+++ MATERIALS PROVIDED +++

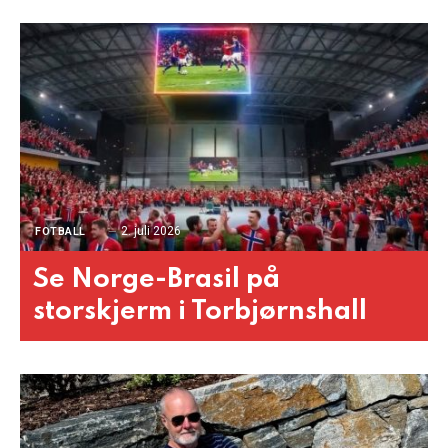
2. juli 2026
FOTBALL
Se Norge-Brasil på
storskjerm i Torbjørnshall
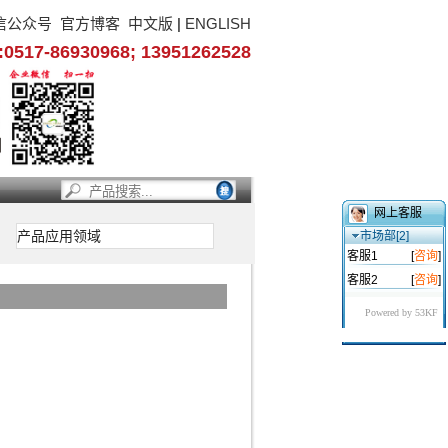
信公众号
官方博客
中文版
|
ENGLISH
17-86930968; 13951262528
网上客服
产品应用领域
市场部[2]
客服1
[
咨询
]
客服2
[
咨询
]
Powered by 53KF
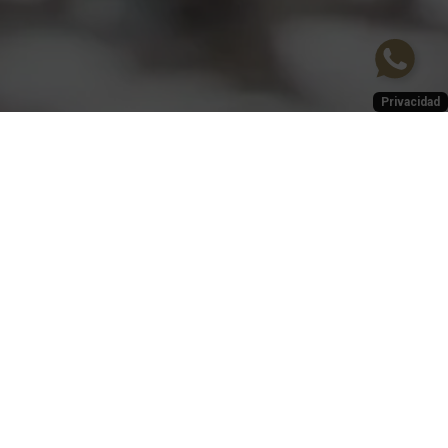
Privacidad
SUSCRÍBASE AL NEWSLETTER
SUSCRIBIRME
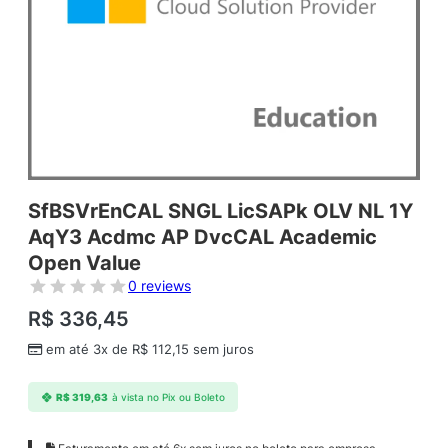
SfBSVrEnCAL SNGL LicSAPk OLV NL 1Y
AqY3 Acdmc AP DvcCAL Academic
Open Value
0 reviews
R$
336,45
em até 3x de
R$
112,15
sem juros
R$
319,63
à vista no Pix ou Boleto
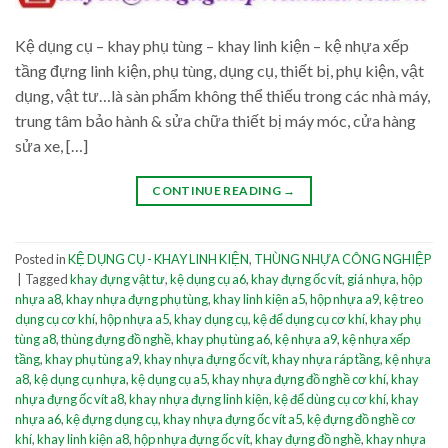
Kệ dụng cụ – khay phụ tùng – khay linh kiện – kệ nhựa xếp
tầng đựng linh kiện, phụ tùng, dụng cụ, thiết bị, phụ kiện, vật
dụng, vật tư…là sàn phẩm không thể thiếu trong các nhà máy,
trung tâm bảo hành & sửa chữa thiết bị máy móc, cửa hàng
sửa xe, […]
CONTINUE READING
→
Posted in
KỆ DỤNG CỤ - KHAY LINH KIỆN
,
THÙNG NHỰA CÔNG NGHIỆP
|
Tagged
khay đựng vật tư
,
kệ dụng cụ a6
,
khay đựng ốc vít
,
giá nhựa
,
hộp
nhựa a8
,
khay nhựa đựng phụ tùng
,
khay linh kiện a5
,
hộp nhựa a9
,
kệ treo
dụng cụ cơ khí
,
hộp nhựa a5
,
khay dụng cụ
,
kệ để dụng cụ cơ khí
,
khay phụ
tùng a8
,
thùng đựng đồ nghề
,
khay phụ tùng a6
,
kệ nhựa a9
,
kệ nhựa xếp
tầng
,
khay phụ tùng a9
,
khay nhựa đựng ốc vít
,
khay nhựa ráp tầng
,
kệ nhựa
a8
,
kệ dụng cụ nhựa
,
kệ dụng cụ a5
,
khay nhựa đựng đồ nghề cơ khí
,
khay
nhựa đựng ốc vít a8
,
khay nhựa đựng linh kiện
,
kệ để dùng cụ cơ khí
,
khay
nhựa a6
,
kệ đựng dụng cụ
,
khay nhựa đựng ốc vít a5
,
kệ đựng đồ nghề cơ
khí
,
khay linh kiện a8
,
hộp nhựa đựng ốc vít
,
khay đựng đồ nghề
,
khay nhựa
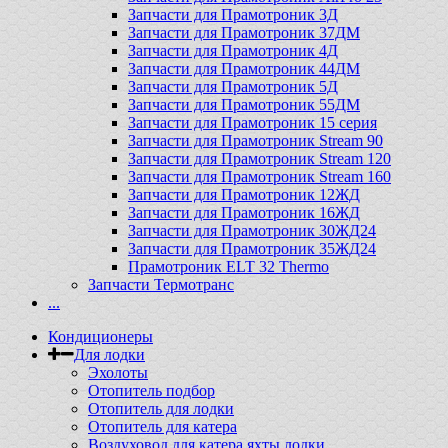
Запчасти для Прамотроник 3Д
Запчасти для Прамотроник 37ДМ
Запчасти для Прамотроник 4Д
Запчасти для Прамотроник 44ДМ
Запчасти для Прамотроник 5Д
Запчасти для Прамотроник 55ДМ
Запчасти для Прамотроник 15 серия
Запчасти для Прамотроник Stream 90
Запчасти для Прамотроник Stream 120
Запчасти для Прамотроник Stream 160
Запчасти для Прамотроник 12ЖД
Запчасти для Прамотроник 16ЖД
Запчасти для Прамотроник 30ЖД24
Запчасти для Прамотроник 35ЖД24
Прамотроник ELT 32 Thermo
Запчасти Термотранс
...
Кондиционеры
Для лодки
Эхолоты
Отопитель подбор
Отопитель для лодки
Отопитель для катера
Воздуховод для катера яхты лодки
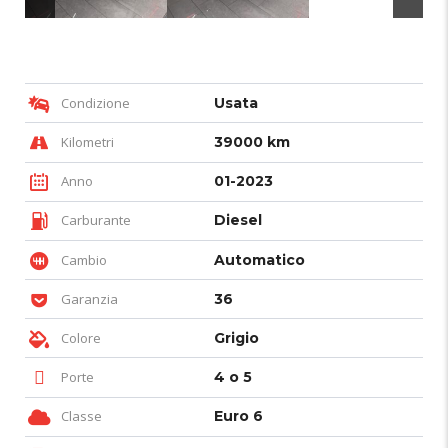
Condizione
Usata
Kilometri
39000 km
Anno
01-2023
Carburante
Diesel
Cambio
Automatico
Garanzia
36
Colore
Grigio
Porte
4 o 5
Classe
Euro 6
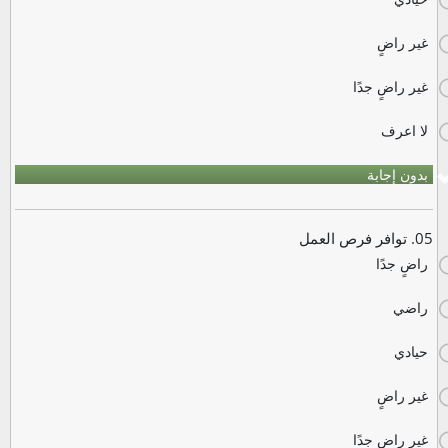
غير راضٍ
غير راضٍ جدًا
لا اعرف
بدون إجابة
05. توافر فرص العمل
راضٍ جدًا
راضي
حيادي
غير راضٍ
غير راضٍ جدًا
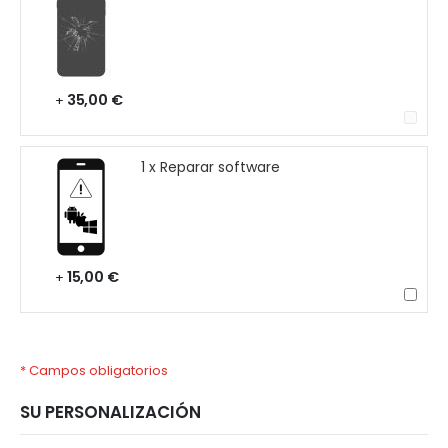
35,00 €
+
1 x Reparar software
15,00 €
+
* Campos obligatorios
SU PERSONALIZACIÓN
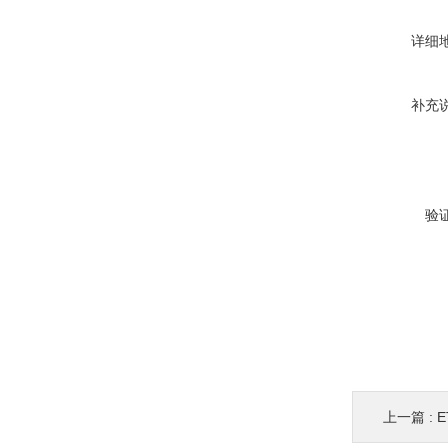
详细
补充
验
上一篇 :
E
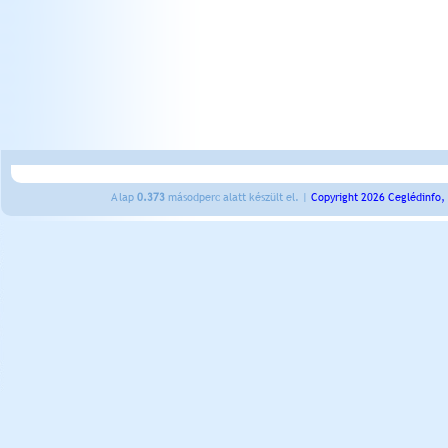
A lap
0.373
másodperc alatt készült el. |
Copyright 2026 Ceglédinfo,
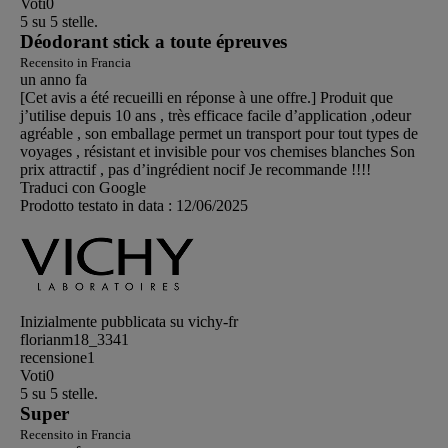
Voti
0
5 su 5 stelle.
Déodorant stick a toute épreuves
Recensito in Francia
un anno fa
[Cet avis a été recueilli en réponse à une offre.] Produit que
j’utilise depuis 10 ans , très efficace facile d’application ,odeur
agréable , son emballage permet un transport pour tout types de
voyages , résistant et invisible pour vos chemises blanches Son
prix attractif , pas d’ingrédient nocif Je recommande !!!!
Traduci con Google
Prodotto testato in data :
12/06/2025
Inizialmente pubblicata su vichy-fr
florianm18_3341
recensione
1
Voti
0
5 su 5 stelle.
Super
Recensito in Francia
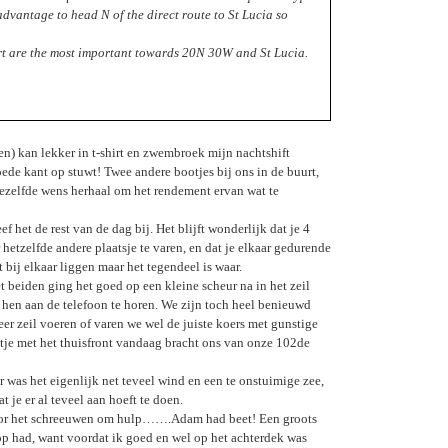
sadvantage to head N of the direct route to St Lucia so
fort are the most important towards 20N 30W and St Lucia.
n) kan lekker in t-shirt en zwembroek mijn nachtshift
oede kant op stuwt! Twee andere bootjes bij ons in de buurt,
dezelfde wens herhaal om het rendement ervan wat te
et de rest van de dag bij. Het blijft wonderlijk dat je 4
hetzelfde andere plaatsje te varen, en dat je elkaar gedurende
 bij elkaar liggen maar het tegendeel is waar.
beiden ging het goed op een kleine scheur na in het zeil
hen aan de telefoon te horen. We zijn toch heel benieuwd
er zeil voeren of varen we wel de juiste koers met gunstige
ontje met het thuisfront vandaag bracht ons van onze 102de
was het eigenlijk net teveel wind en een te onstuimige zee,
 je er al teveel aan hoeft te doen.
 door het schreeuwen om hulp…….Adam had beet! Een groots
op had, want voordat ik goed en wel op het achterdek was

+++

» **YOUR TASK**
Every line above that has the string "Lucia" needs to be copied.

» **THE COMPLETED TASK**
sadvantage to head N of the direct route to St Lucia so
fort are the most important towards 20N 30W and St Lucia.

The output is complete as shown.